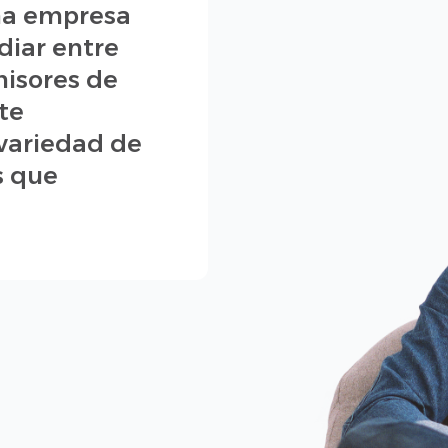
na empresa
diar entre
emisores de
 te
 variedad de
s que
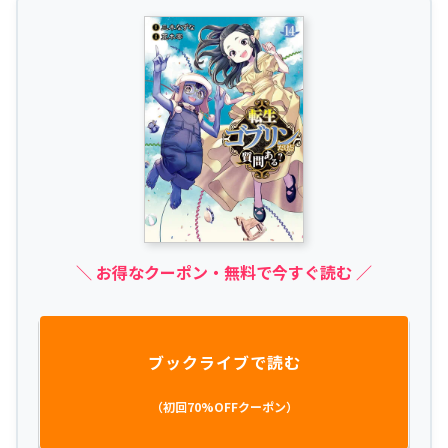
＼ お得なクーポン・無料で今すぐ読む ／
ブックライブで読む
（初回70%OFFクーポン）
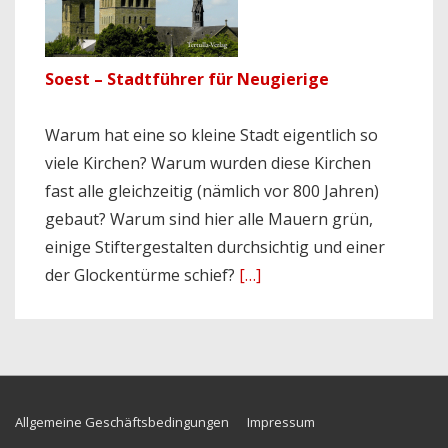
Soest – Stadtführer für Neugierige
Warum hat eine so kleine Stadt eigentlich so
viele Kirchen? Warum wurden diese Kirchen
fast alle gleichzeitig (nämlich vor 800 Jahren)
gebaut? Warum sind hier alle Mauern grün,
einige Stiftergestalten durchsichtig und einer
der Glockentürme schief?
[…]
Footer-
Allgemeine Geschäftsbedingungen
Impressum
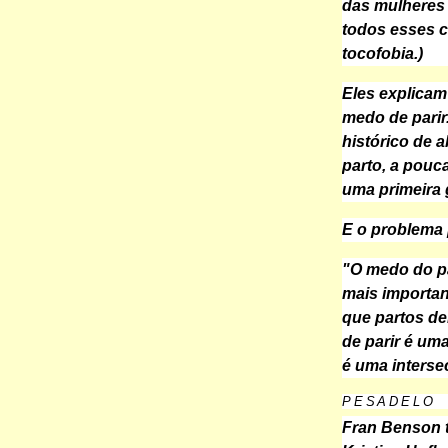
das mulheres
todos esses c
tocofobia.)
Eles explicam
medo de parir.
histórico de 
parto, a pouca
uma primeira 
E o problema
"O medo do pa
mais importan
que partos d
de parir é u
é uma intersec
PESADELO
Fran Benson t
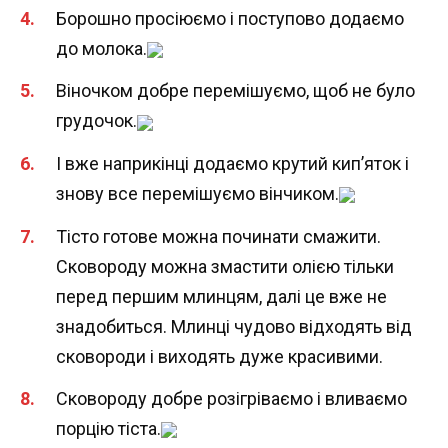
Борошно просіюємо і поступово додаємо
до молока.
Віночком добре перемішуємо, щоб не було
грудочок.
І вже наприкінці додаємо крутий кип’яток і
знову все перемішуємо вінчиком.
Тісто готове можна починати смажити.
Сковороду можна змастити олією тільки
перед першим млинцям, далі це вже не
знадобиться. Млинці чудово відходять від
сковороди і виходять дуже красивими.
Сковороду добре розігріваємо і вливаємо
порцію тіста.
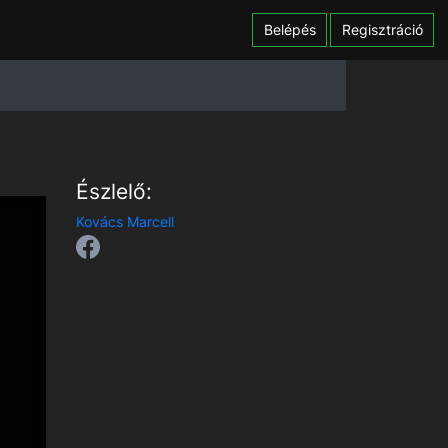
Belépés
Regisztráció
Észlelő:
Kovács Marcell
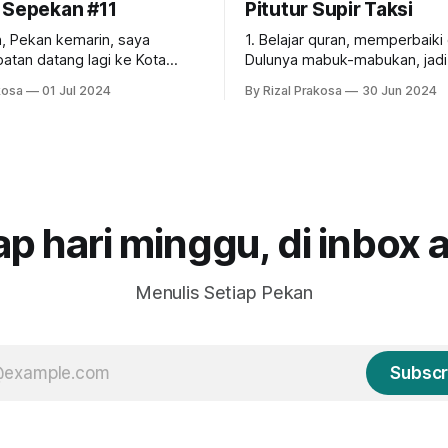
 Sepekan #11
Pitutur Supir Taksi
saya
1. Belajar quran, memperbaiki diri. 2.
tan datang lagi ke Kota
Dulunya mabuk-mabukan, jadi 
lawesi Utara. 2018 adalah
Prestasi. 3. Berteman itu lahir & batin. 4.
kosa
01 Jul 2024
By Rizal Prakosa
30 Jun 2024
hir saya ke sana. Hari-hari ini,
Umur 50 tahun tetap mesra den
amai. Hari pertama
5. Dekat dengan semua anak &
k naik ke arah Tomohon dan
menantunya. 6. Hidup itu dijalani &
keindahan Danau Linow.
disyukuri. 7. Baru punya rumah di umur
in-dingin lagi seperti yang
hampir 50 tahun. Tetap disyuk
 di edisi sebelumnya.
ap hari minggu, di inbox 
Menulis Setiap Pekan
Subscr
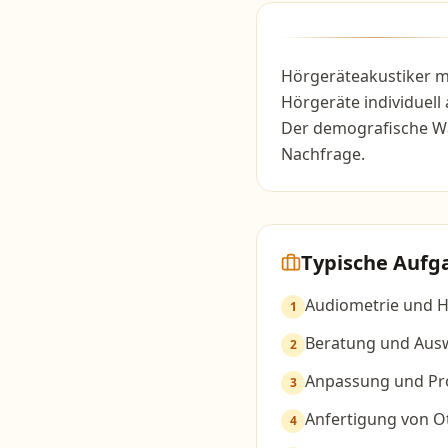
Hörgeräteakustiker 
Hörgeräte individuell
Der demografische Wa
Nachfrage.
Typische Aufg
Audiometrie und H
1
Beratung und Aus
2
Anpassung und P
3
Anfertigung von O
4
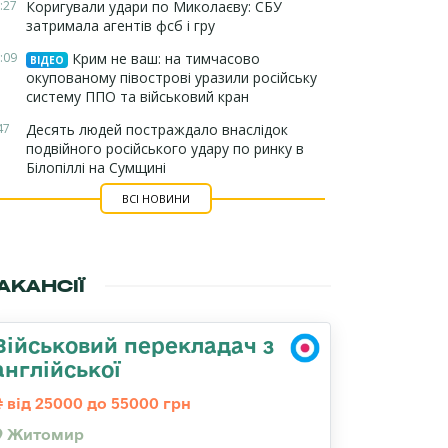
:27
Коригували удари по Миколаєву: СБУ
затримала агентів фсб і гру
:09
Крим не ваш: на тимчасово
ВІДЕО
окупованому півострові уразили російську
систему ППО та військовий кран
47
Десять людей постраждало внаслідок
подвійного російського удару по ринку в
Білопіллі на Сумщині
ВСІ НОВИНИ
АКАНСІЇ
Військовий перекладач з
англійської
від 25000 до 55000 грн
Житомир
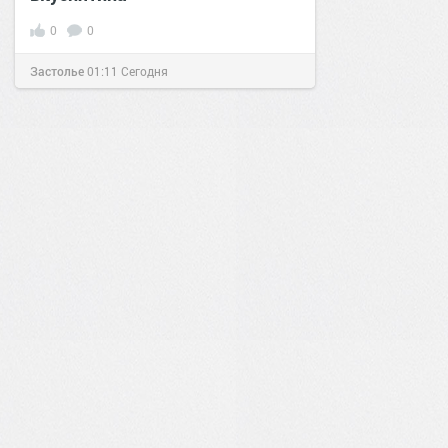
0
0
Застолье
01:11
Сегодня
0
0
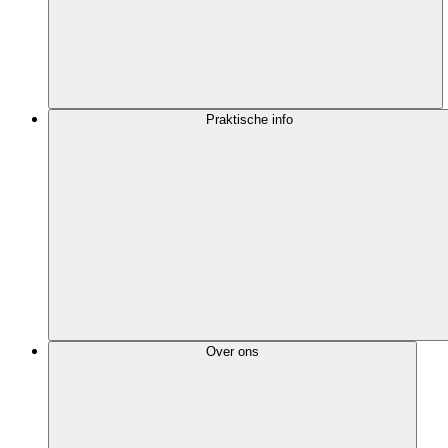
Praktische info
Over ons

##############################

Copy each entry above exactly; drop the pictures.

na empresa
diar entre
emisores de
 te
 variedad de
s que
＼ お得なクーポン・無料で今すぐ読む ／
ブックライブで読む
（初回70%OFFクーポン）
Soest – Stadtführer für Neugierige
Warum hat eine so kleine Stadt eigentlich so
viele Kirchen? Warum wurden diese Kirchen
fast alle gleichzeitig (nämlich vor 800 Jahren)
gebaut? Warum sind hier alle Mauern grün,
einige Stiftergestalten durchsichtig und einer
der Glockentürme schief?
[…]
Footer-
Allgemeine Geschäftsbedingungen
Impressum
das mulheres
todos esses c
tocofobia.)
Eles explicam
medo de parir.
histórico de 
parto, a pouca
uma primeira 
E o problema
"O medo do pa
mais importan
que partos d
de parir é u
é uma intersec
PESADELO
Fran Benson t
Борошно просіюємо і поступово додаємо
до молока.
Віночком добре перемішуємо, щоб не було
грудочок.
І вже наприкінці додаємо крутий кип’яток і
знову все перемішуємо вінчиком.
Тісто готове можна починати смажити.
Сковороду можна змастити олією тільки
перед першим млинцям, далі це вже не
знадобиться. Млинці чудово відходять від
сковороди і виходять дуже красивими.
Сковороду добре розігріваємо і вливаємо
порцію тіста.
Belépés
Regisztráció
Észlelő:
Kovács Marcell
 Sepekan #11
Pitutur Supir Taksi
saya
1. Belajar quran, memperbaiki diri. 2.
tan datang lagi ke Kota
Dulunya mabuk-mabukan, jadi 
lawesi Utara. 2018 adalah
Prestasi. 3. Berteman itu lahir & batin. 4.
kosa
01 Jul 2024
By Rizal Prakosa
30 Jun 2024
hir saya ke sana. Hari-hari ini,
Umur 50 tahun tetap mesra den
amai. Hari pertama
5. Dekat dengan semua anak &
k naik ke arah Tomohon dan
menantunya. 6. Hidup itu dijalani &
keindahan Danau Linow.
disyukuri. 7. Baru punya rumah di umur
in-dingin lagi seperti yang
hampir 50 tahun. Tetap disyuk
 di edisi sebelumnya.
ap hari minggu, di inbox 
Menulis Setiap Pekan
Subscr
Hörgeräteakustiker 
Hörgeräte individuell
Der demografische Wa
Nachfrage.
Typische Aufg
Audiometrie und H
1
Beratung und Aus
2
Anpassung und P
3
Anfertigung von O
4
:27
Коригували удари по Миколаєву: СБУ
затримала агентів фсб і гру
:09
Крим не ваш: на тимчасово
ВІДЕО
окупованому півострові уразили російську
систему ППО та військовий кран
47
Десять людей постраждало внаслідок
подвійного російського удару по ринку в
Білопіллі на Сумщині
ВСІ НОВИНИ
АКАНСІЇ
Військовий перекладач з
англійської
від 25000 до 55000 грн
Житомир
0
0
Застолье
01:11
Сегодня
0
0
Praktische info
Over ons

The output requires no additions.